So, how do you know which option to choose if you don’t want to file for bankruptcy? It’s usually better to pursue credit counseling before you consider contracting a debt settlement company. Credit counselors can help you determine the best course of action. That may include debt settlement, but in a way that benefits you the most. On the other hand, a debt settlement company may be more interested in your fees than the health of your credit.

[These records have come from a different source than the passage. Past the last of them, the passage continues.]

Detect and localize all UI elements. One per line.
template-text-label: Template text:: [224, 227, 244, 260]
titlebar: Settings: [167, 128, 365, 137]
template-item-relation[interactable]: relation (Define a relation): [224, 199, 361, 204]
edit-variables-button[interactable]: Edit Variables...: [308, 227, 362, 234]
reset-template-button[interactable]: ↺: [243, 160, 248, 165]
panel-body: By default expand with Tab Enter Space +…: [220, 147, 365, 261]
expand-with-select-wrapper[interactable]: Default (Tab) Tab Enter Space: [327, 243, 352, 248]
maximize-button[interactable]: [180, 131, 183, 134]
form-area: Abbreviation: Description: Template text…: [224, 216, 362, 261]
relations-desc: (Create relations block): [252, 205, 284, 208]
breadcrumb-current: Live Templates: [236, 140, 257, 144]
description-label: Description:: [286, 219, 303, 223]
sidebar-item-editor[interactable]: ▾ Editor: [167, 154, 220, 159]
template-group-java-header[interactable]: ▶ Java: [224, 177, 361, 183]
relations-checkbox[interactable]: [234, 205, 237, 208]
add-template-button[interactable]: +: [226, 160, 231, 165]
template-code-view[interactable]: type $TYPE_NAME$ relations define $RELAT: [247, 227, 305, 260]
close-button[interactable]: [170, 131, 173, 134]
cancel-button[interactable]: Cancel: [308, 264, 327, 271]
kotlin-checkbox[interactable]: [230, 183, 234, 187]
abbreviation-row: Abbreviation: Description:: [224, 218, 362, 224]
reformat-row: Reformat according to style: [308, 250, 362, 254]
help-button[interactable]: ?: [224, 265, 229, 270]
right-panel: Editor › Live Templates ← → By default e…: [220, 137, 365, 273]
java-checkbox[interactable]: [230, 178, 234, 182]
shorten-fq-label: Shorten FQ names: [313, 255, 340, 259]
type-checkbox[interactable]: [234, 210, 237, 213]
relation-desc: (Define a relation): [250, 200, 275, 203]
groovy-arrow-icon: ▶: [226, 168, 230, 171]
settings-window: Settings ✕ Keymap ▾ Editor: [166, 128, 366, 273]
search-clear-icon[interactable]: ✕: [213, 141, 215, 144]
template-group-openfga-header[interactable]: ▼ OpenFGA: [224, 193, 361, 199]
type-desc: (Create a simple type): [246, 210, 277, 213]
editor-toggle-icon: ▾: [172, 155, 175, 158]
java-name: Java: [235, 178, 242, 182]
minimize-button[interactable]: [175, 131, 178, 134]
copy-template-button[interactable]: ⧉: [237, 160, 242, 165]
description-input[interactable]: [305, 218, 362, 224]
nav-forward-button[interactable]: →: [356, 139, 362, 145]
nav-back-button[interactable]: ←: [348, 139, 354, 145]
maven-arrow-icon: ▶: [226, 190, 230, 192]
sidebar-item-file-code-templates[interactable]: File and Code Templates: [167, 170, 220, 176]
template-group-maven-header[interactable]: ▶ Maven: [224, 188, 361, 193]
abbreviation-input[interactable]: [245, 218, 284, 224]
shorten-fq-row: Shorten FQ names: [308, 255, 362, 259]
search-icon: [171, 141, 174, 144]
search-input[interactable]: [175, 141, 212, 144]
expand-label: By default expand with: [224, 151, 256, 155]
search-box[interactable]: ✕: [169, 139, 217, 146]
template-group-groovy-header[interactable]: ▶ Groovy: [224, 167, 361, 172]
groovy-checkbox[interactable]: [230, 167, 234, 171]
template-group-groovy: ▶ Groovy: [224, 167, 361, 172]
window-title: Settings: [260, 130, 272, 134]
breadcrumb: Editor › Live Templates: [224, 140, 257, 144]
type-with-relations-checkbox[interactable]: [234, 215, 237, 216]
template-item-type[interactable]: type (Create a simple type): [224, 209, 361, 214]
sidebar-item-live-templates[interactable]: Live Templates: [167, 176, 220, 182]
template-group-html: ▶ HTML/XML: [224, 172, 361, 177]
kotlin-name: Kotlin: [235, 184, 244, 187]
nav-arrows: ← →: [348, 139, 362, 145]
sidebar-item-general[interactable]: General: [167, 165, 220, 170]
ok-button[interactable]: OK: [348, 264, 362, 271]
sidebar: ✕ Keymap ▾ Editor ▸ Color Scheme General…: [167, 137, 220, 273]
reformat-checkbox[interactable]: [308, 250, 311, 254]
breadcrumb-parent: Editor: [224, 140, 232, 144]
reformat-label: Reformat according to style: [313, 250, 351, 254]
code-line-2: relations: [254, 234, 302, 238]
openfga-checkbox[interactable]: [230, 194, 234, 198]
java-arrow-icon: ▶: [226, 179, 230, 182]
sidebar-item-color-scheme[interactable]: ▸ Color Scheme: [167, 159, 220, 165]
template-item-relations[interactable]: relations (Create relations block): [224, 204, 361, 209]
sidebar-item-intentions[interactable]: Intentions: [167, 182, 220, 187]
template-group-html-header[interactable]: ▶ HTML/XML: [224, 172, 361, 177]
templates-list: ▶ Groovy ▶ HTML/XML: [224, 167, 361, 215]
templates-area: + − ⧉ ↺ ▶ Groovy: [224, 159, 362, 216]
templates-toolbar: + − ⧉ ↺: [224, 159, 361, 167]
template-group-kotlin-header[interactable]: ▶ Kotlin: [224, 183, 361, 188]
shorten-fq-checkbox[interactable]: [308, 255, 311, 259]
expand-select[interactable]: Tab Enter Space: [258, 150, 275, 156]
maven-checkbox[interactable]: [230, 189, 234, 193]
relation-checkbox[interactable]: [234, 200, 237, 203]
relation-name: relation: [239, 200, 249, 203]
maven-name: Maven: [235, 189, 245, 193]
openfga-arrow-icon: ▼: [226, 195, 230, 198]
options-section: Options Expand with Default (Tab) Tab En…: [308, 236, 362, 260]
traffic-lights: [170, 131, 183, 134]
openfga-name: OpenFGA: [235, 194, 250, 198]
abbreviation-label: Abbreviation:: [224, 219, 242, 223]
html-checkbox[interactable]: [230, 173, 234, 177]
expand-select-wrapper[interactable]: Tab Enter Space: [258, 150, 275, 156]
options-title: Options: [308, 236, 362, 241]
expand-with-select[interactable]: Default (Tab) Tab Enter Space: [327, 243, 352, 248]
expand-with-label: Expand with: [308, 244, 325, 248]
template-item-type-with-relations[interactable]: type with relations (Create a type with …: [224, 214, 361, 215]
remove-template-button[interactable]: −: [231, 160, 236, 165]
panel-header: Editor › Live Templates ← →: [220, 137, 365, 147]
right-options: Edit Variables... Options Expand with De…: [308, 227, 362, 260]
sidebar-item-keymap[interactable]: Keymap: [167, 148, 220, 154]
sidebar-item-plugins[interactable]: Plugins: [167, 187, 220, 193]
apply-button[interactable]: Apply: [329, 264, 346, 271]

Credit counseling and debt consolidation loans are appropriate for consumers with more modest financial stress on the spectrum of financial hardship. At the same time, debt settlement and bankruptcy can help those who have more significant financial stress. It is very dependent on the individual situation. Debt consolidation offers the benefit of lower debt repayment costs without hurting one's credit. Debt settlement, however, significantly impairs credit because it involves cessation of payments to creditors while the debt settlement company begins to negotiate to reduce the customer's debt with their creditors to some level below what is owed.

The Federal Trade Commission website has helpful information about how to choose a credit counselor. The National Foundation for Credit Counseling is another good resource.

How Do You Negotiate a Credit Card Debt Settlement Yourself?

The best way to negotiate a credit card debt settlement yourself is to call your card issuers and ask them if you can be put on a plan to settle your debts. Some creditors will work with you, depending on your situation.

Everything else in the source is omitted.